[[ Data for the task open ]]

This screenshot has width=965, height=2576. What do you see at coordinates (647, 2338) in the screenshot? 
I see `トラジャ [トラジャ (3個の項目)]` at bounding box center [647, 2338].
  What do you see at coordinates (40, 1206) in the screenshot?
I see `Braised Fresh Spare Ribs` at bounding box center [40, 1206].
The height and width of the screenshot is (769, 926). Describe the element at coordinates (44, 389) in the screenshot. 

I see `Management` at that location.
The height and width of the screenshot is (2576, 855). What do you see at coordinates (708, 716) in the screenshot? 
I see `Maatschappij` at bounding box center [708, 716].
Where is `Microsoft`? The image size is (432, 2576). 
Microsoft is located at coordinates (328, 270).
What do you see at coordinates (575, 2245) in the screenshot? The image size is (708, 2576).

[[ Data for the task closed ]]

Directions for this task -
Every line from the one that holds "The height and width of the screenshot is (769, 926)." to the end of the data above should be given again exactly, with that line and the last one both kept.

Problem solution -
The height and width of the screenshot is (769, 926). Describe the element at coordinates (44, 389) in the screenshot. 

I see `Management` at that location.
The height and width of the screenshot is (2576, 855). What do you see at coordinates (708, 716) in the screenshot? 
I see `Maatschappij` at bounding box center [708, 716].
Where is `Microsoft`? The image size is (432, 2576). 
Microsoft is located at coordinates (328, 270).
What do you see at coordinates (575, 2245) in the screenshot? The image size is (708, 2576).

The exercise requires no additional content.